The slow emergence of conversation about the race-based imprisonment that took place in our own backyard during the 1940s, along with the little-acknowledged scope of the imprisonment, nagged at Billingslea. “Someone should do something to bring all ten of the camp locations together in one venue so people can realize the whole impact,” noted Billingslea. With the support of a grant from the Center for the Arts and Humanities, she became that someone. “I see myself—as an artist, as a citizen, and as a professor—as being a storyteller. That’s my calling. When something just starts eating at you, like that picture and that story, when I’m constantly thinking about it and what it means, usually that means I’m supposed to take an action of some sort, and so I did.”

Renee Billingslea at the Manzanar War Relocation Center, one of the ten camps where Japanese-Americans were incarcerated during World War II.

Striking out with a story to tell, Billingslea travelled to each of the ten locations that held concentration camps to photograph the present-day landscape. Additionally, she collected archival photos taken when the camps were inhabited. These old photographs, taken by the War Relocation Authority (WRA), served as propaganda during their time. “Basically the WRA’s job was to take images to prove that what was going on [in the camps] was really okay,” said Billingslea. “My idea in going to the locations was to see what the land is like now, and what scars remained of the camps.”
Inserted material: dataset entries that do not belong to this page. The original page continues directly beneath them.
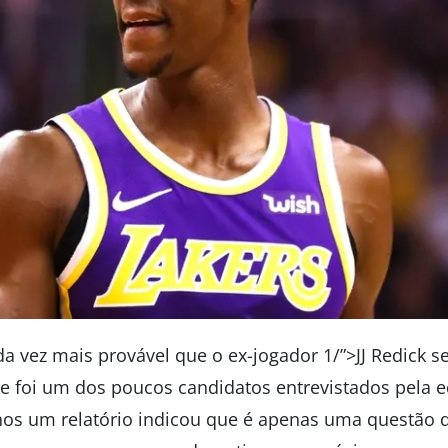
a vez mais provável que o ex-jogador 1/”>JJ Redick s
Ele foi um dos poucos candidatos entrevistados pela
nos um relatório indicou que é apenas uma questão 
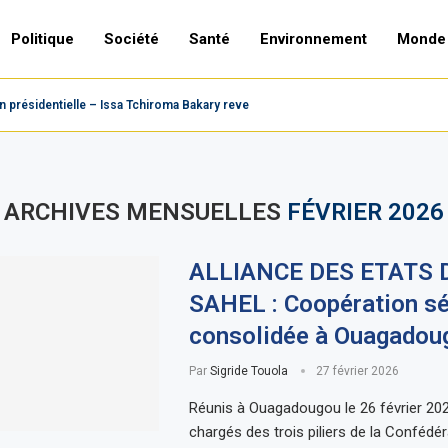
Politique
Société
Santé
Environnement
Monde
présidentielle – Issa Tchiroma Bakary revendique la victoire,...
ARCHIVES MENSUELLES
FÉVRIER 2026
ALLIANCE DES ETATS 
SAHEL : Coopération sé
consolidée à Ouagadou
Par
Sigride Touola
27 février 2026
Réunis à Ouagadougou le 26 février 202
chargés des trois piliers de la Confédé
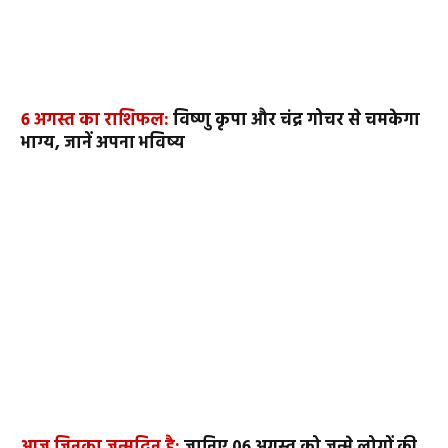
6 अगस्त का राशिफल:
विष्णु कृपा और चंद्र गोचर से चमकेगा
भाग्य, जानें अपना भविष्य
आज जिनका जन्मदिन है:
जानिए 06 अगस्त को जन्मे लोगों की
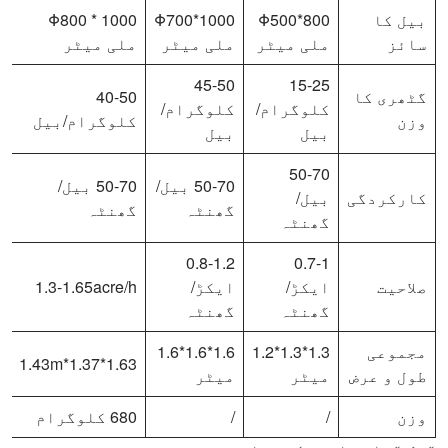
بيل کا
Φ500*800
Φ700*1000
Φ800 * 1000
سائز
ملی میٹر
ملی میٹر
ملی میٹر
45-50
15-25
گٹھری کا
40-50
کلوگرام/
کلوگرام/
وزن
کلوگرام/بيل
بيل
بيل
50-70
50-70 بيل/
50-70 بيل/
کارکردگی
بيل/
گھنٹہ
گھنٹہ
گھنٹہ
0.8-1.2
0.7-1
صلاحیت
ایکڑ/
ایکڑ/
1.3-1.65acre/h
گھنٹہ
گھنٹہ
مجموعی
1.3*1.3*1.2
1.6*1.6*1.6
1.63*1.37*1.43m
طول و عرض
میٹر
میٹر
وزن
/
/
680 کلوگرام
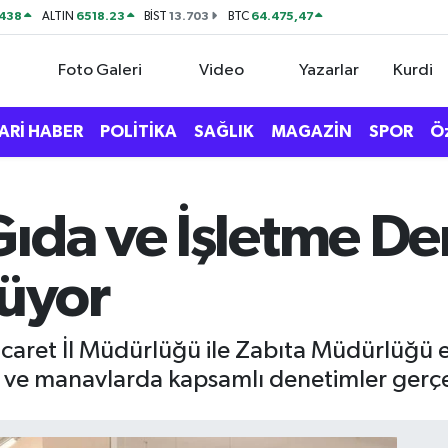
438
6518.23
13.703
64.475,47
ALTIN
BİST
BTC
Foto Galeri
Video
Yazarlar
Kurdi
ARİ HABER
POLİTİKA
SAĞLIK
MAGAZİN
SPOR
Ö
ıda ve İşletme De
rüyor
Ticaret İl Müdürlüğü ile Zabıta Müdürlüğü e
t ve manavlarda kapsamlı denetimler gerçek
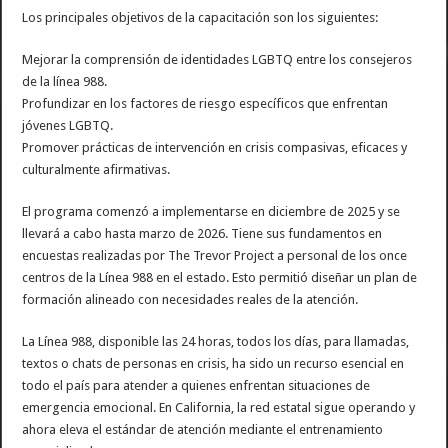
Los principales objetivos de la capacitación son los siguientes:
Mejorar la comprensión de identidades LGBTQ entre los consejeros
de la línea 988.
Profundizar en los factores de riesgo específicos que enfrentan
jóvenes LGBTQ.
Promover prácticas de intervención en crisis compasivas, eficaces y
culturalmente afirmativas.
El programa comenzó a implementarse en diciembre de 2025 y se
llevará a cabo hasta marzo de 2026. Tiene sus fundamentos en
encuestas realizadas por The Trevor Project a personal de los once
centros de la Línea 988 en el estado. Esto permitió diseñar un plan de
formación alineado con necesidades reales de la atención.
La Línea 988, disponible las 24 horas, todos los días, para llamadas,
textos o chats de personas en crisis, ha sido un recurso esencial en
todo el país para atender a quienes enfrentan situaciones de
emergencia emocional. En California, la red estatal sigue operando y
ahora eleva el estándar de atención mediante el entrenamiento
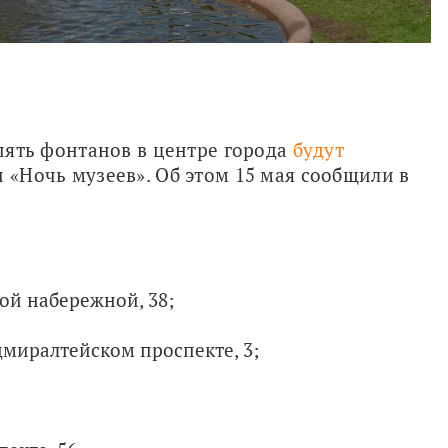
 пять фонтанов в центре города 
будут 
 «Ночь музеев». Об этом 15 мая сообщили в 
ой набережной, 38;
миралтейском проспекте, 3;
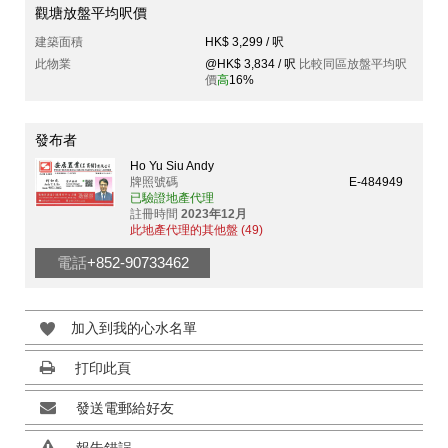
觀塘放盤平均呎價
建築面積
HK$ 3,299 / 呎
此物業
@HK$ 3,834 / 呎
比較同區放盤平均呎
價
高
16%
發布者
Ho Yu Siu Andy
牌照號碼
E-484949
已驗證地產代理
註冊時間
2023年12月
此地產代理的其他盤 (49)
電話
+852-90733462
加入到我的心水名單
打印此頁
發送電郵給好友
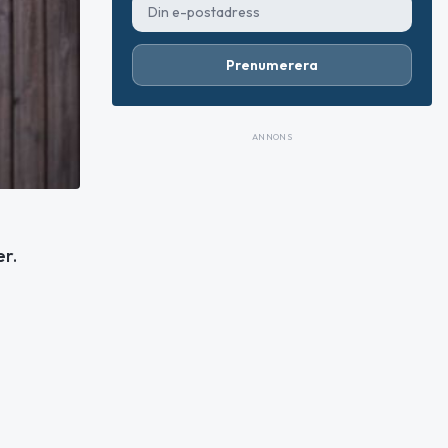
Prenumerera
ANNONS
er.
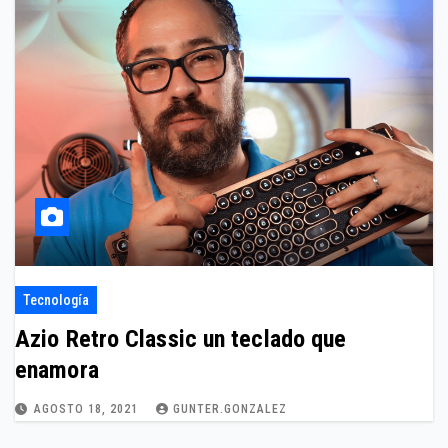
Tecnología
Azio Retro Classic un teclado que
enamora
AGOSTO 18, 2021
GUNTER.GONZALEZ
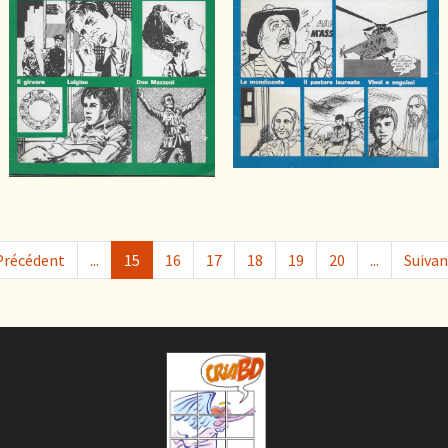
Précédent
...
15
16
17
18
19
20
...
Suivan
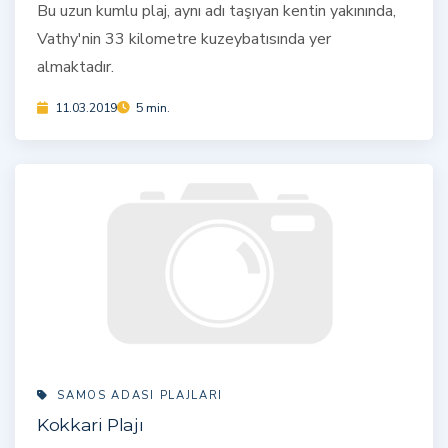
Bu uzun kumlu plaj, aynı adı taşıyan kentin yakınında,
Vathy'nin 33 kilometre kuzeybatısında yer
almaktadır.
11.03.2019
5 min.
SAMOS ADASI PLAJLARI
Kokkari Plajı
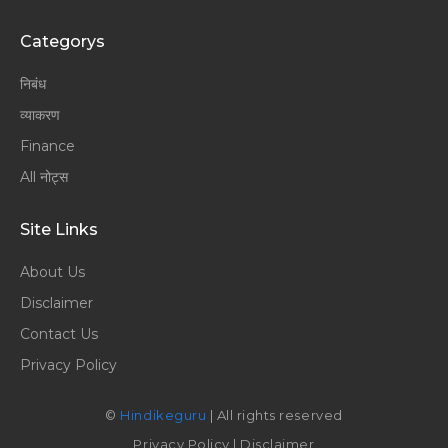
Categorys
निबंध
व्याकरण
Finance
All नोट्स
Site Links
About Us
Disclaimer
Contact Us
Privacy Policy
©
Hindikeguru
| All rights reserved
Privacy Policy
|
Disclaimer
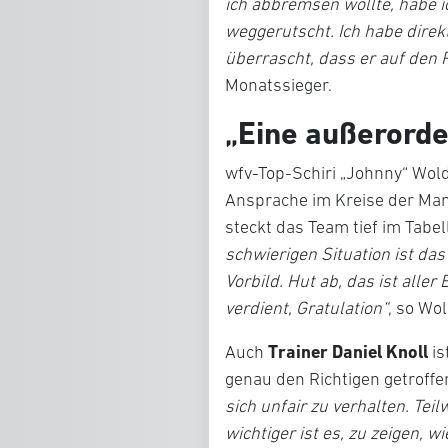
ich abbremsen wollte, habe i
weggerutscht. Ich habe direkt
überrascht, dass er auf den 
Monatssieger.
„Eine außerorde
wfv-Top-Schiri „Johnny“ Wold
Ansprache im Kreise der Man
steckt das Team tief im Tabel
schwierigen Situation ist das
Vorbild. Hut ab, das ist alle
verdient, Gratulation“
, so Wol
Trainer Daniel Knoll
Auch
is
genau den Richtigen getroffe
sich unfair zu verhalten. Te
wichtiger ist es, zu zeigen, 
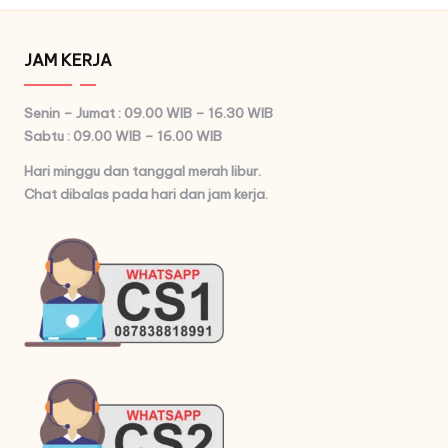
JAM KERJA
Senin – Jumat : 09.00 WIB – 16.30 WIB
Sabtu : 09.00 WIB – 16.00 WIB
Hari minggu dan tanggal merah libur.
Chat dibalas pada hari dan jam kerja.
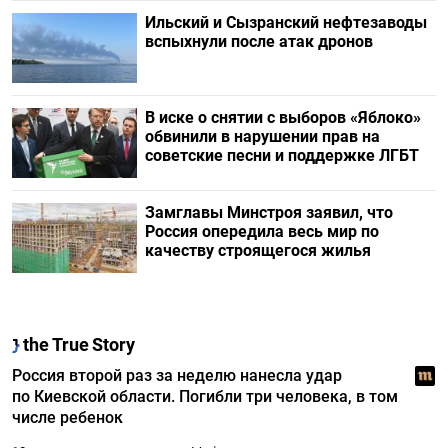
Ильский и Сызранский нефтезаводы
вспыхнули после атак дронов
В иске о снятии с выборов «Яблоко»
обвинили в нарушении прав на
советские песни и поддержке ЛГБТ
Замглавы Минстроя заявил, что
Россия опередила весь мир по
качеству строящегося жилья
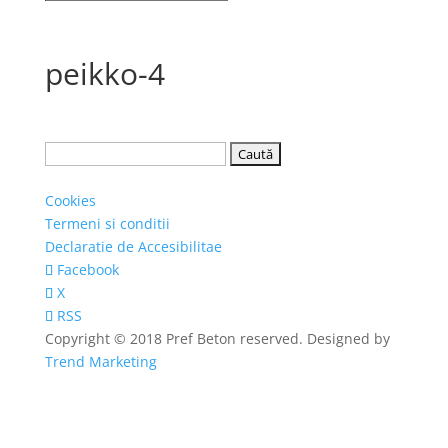
peikko-4
Caută
după:
Cookies
Termeni si conditii
Declaratie de Accesibilitae
Facebook
X
RSS
Copyright © 2018 Pref Beton reserved. Designed by
Trend Marketing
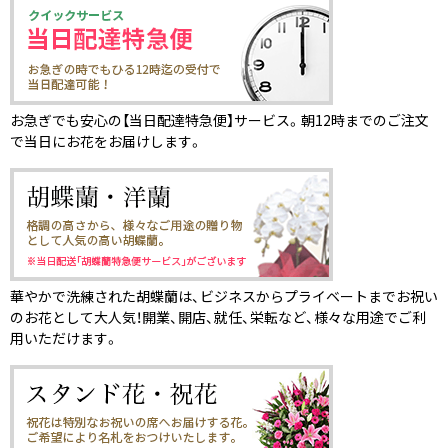
お急ぎでも安心の【当日配達特急便】サービス。朝12時までのご注文
で当日にお花をお届けします。
華やかで洗練された胡蝶蘭は、ビジネスからプライベートまでお祝い
のお花として大人気！開業、開店、就任、栄転など、様々な用途でご利
用いただけます。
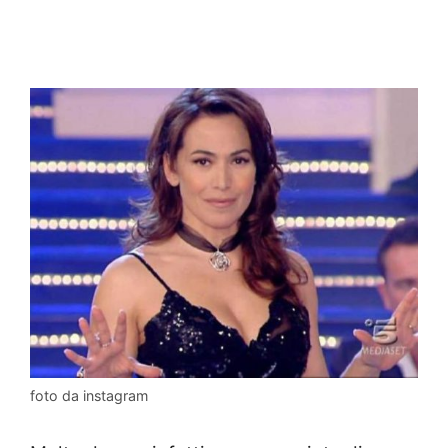
foto da instagram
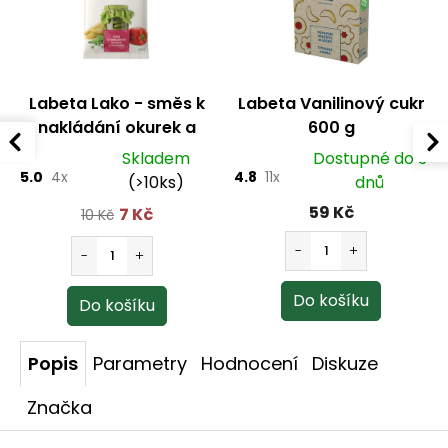
Labeta Lako - směs k
Labeta Vanilinový cukr
nakládání okurek a
600 g
zeleniny 100 g
Skladem
Dostupné do 3
5.0
4x
4.8
11x
(>10ks)
dnů
59 Kč
7 Kč
10 Kč
Popis
Parametry
Hodnocení
Diskuze
Značka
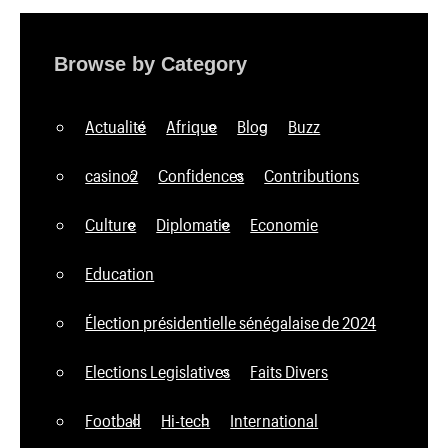
Browse by Category
Actualité
Afrique
Blog
Buzz
casino2
Confidences
Contributions
Culture
Diplomatie
Economie
Education
Élection présidentielle sénégalaise de 2024
Elections Legislatives
Faits Divers
Football
Hi-tech
International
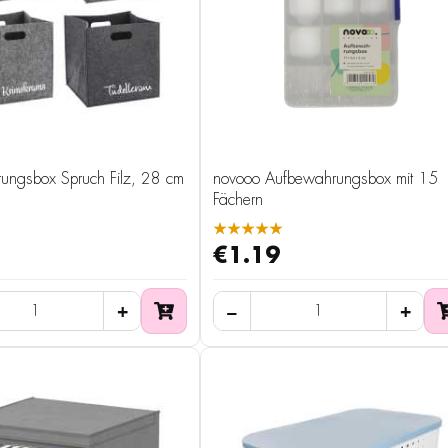
ungsbox Spruch Filz, 28 cm
novooo Aufbewahrungsbox mit 15
Fächern
★★★★★
€1.19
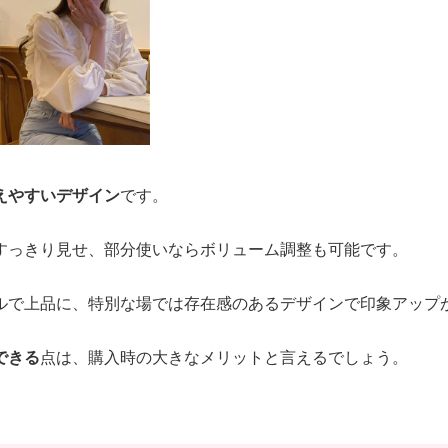
えやすいデザイン
です。
すっきり見せ、部分使いならボリューム調整も可能です。
ルで上品に、特別な場では存在感のあるデザインで印象アップ
できる
点は、購入時の大きなメリットと言えるでしょう。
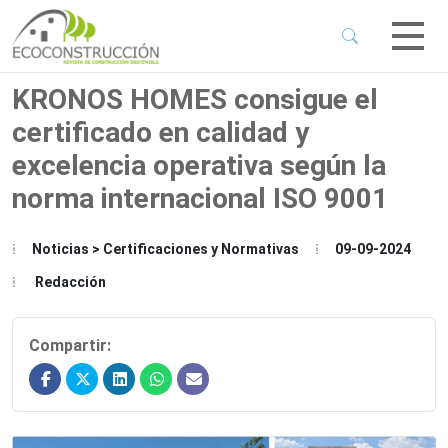
 Sub-Menu
 Sub-Menu
KRONOS HOMES consigue el
certificado en calidad y
 Sub-Menu
excelencia operativa según la
norma internacional ISO 9001
 Sub-Menu
Noticias > Certificaciones y Normativas
09-09-2024
Redacción
Compartir:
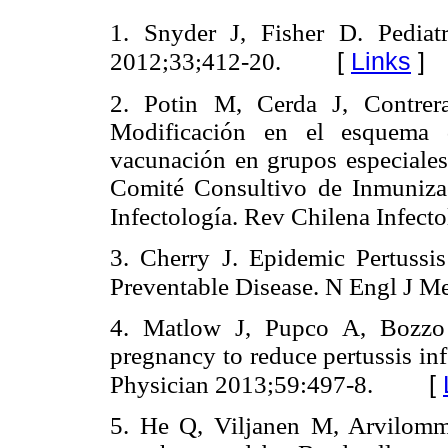
1. Snyder J, Fisher D. Pediatr
[
Links
]
2012;33;412-20.
2. Potin M, Cerda J, Contrer
Modificación en el esquema d
vacunación en grupos especiales 
Comité Consultivo de Inmuniza
Infectología. Rev Chilena Infect
3. Cherry J. Epidemic Pertussi
Preventable Disease. N Engl J M
4. Matlow J, Pupco A, Bozzo 
pregnancy to reduce pertussis in
[
Physician 2013;59:497-8.
5. He Q, Viljanen M, Arvilomm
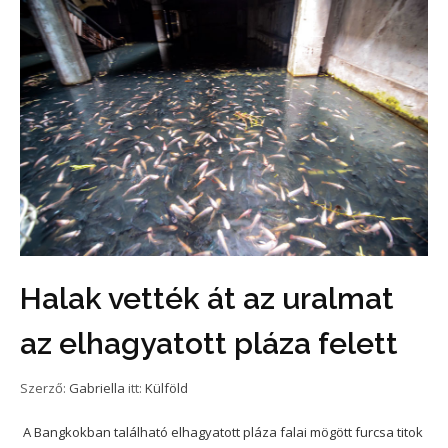
Halak vették át az uralmat
az elhagyatott pláza felett
Szerző:
Gabriella
itt:
Külföld
A Bangkokban található elhagyatott pláza falai mögött furcsa titok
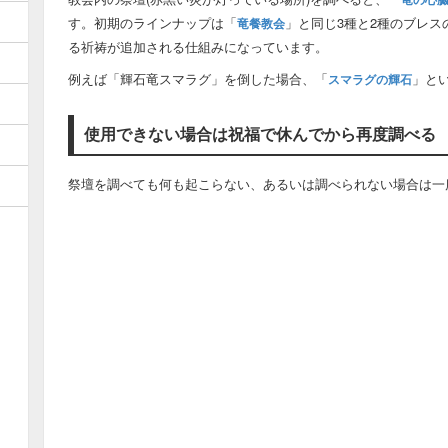
す。初期のラインナップは「
」と同じ3種と2種のブレ
竜餐教会
る祈祷が追加される仕組みになっています。
例えば「輝石竜スマラグ」を倒した場合、「
」と
スマラグの輝石
使用できない場合は祝福で休んでから再度調べる
祭壇を調べても何も起こらない、あるいは調べられない場合は一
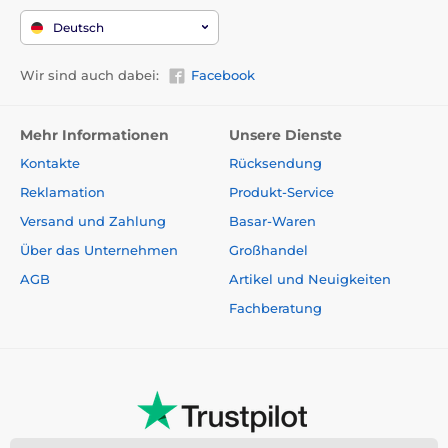
Deutsch
Wir sind auch dabei:
Facebook
Mehr Informationen
Unsere Dienste
Kontakte
Rücksendung
Reklamation
Produkt-Service
Versand und Zahlung
Basar-Waren
Über das Unternehmen
Großhandel
AGB
Artikel und Neuigkeiten
Fachberatung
Using gold thread to hand-stitch together two periods of time, Billingslea overlapped the archived photographs with the present-day ones, creating a fluid depiction of the campsites—then and now. The use of gold thread was inspired by the Japanese practice called Kintsugi, which translates to “golden journey” or “golden repair,” in which broken pottery is mended using powdered gold. “The idea is that the vessel is not the same—it becomes something different,” remarks Billingslea, hopeful that although what was done cannot be changed, we may make amends to restore beauty and goodness in the world. Enhancing the experience of connection to the land itself, she brought soil samples back from the locations she travelled to (when allowed) to be displayed below the photographs.

Heart Mountain concentration camp site, located in northern Wyoming.

Through this project, Billingslea hopes to spark curiosity and conversation about the tragedies of the past, and reflect on how we can be better in the future. In reference to comparisons drawn between the Holocaust and the Japanese imprisonment, Billingslea remarks, “it’s all connected, it’s not separate. It’s easier to think about it that way, but it’s not.” Because it is uncomfortable to acknowledge this part of our country’s history, she reinforces the importance of speaking out through art. “We just don’t have the language—teachers are not always equipped to take on these big issues, and so art can play a big role in that.”

“Ten Japanese-American Concentration Camps” will be displayed at the Triton Museum of Art from Feb. 8 to Apr. 19, 2020. It will also be featured in the educational forum, “Representations of Persecution in Nazi Germany and Northern California,” Feb. 19-20 which is co-sponsored by the U.S. Holocaust Memorial Museum, the Triton Museum of Art, and Santa Clara University.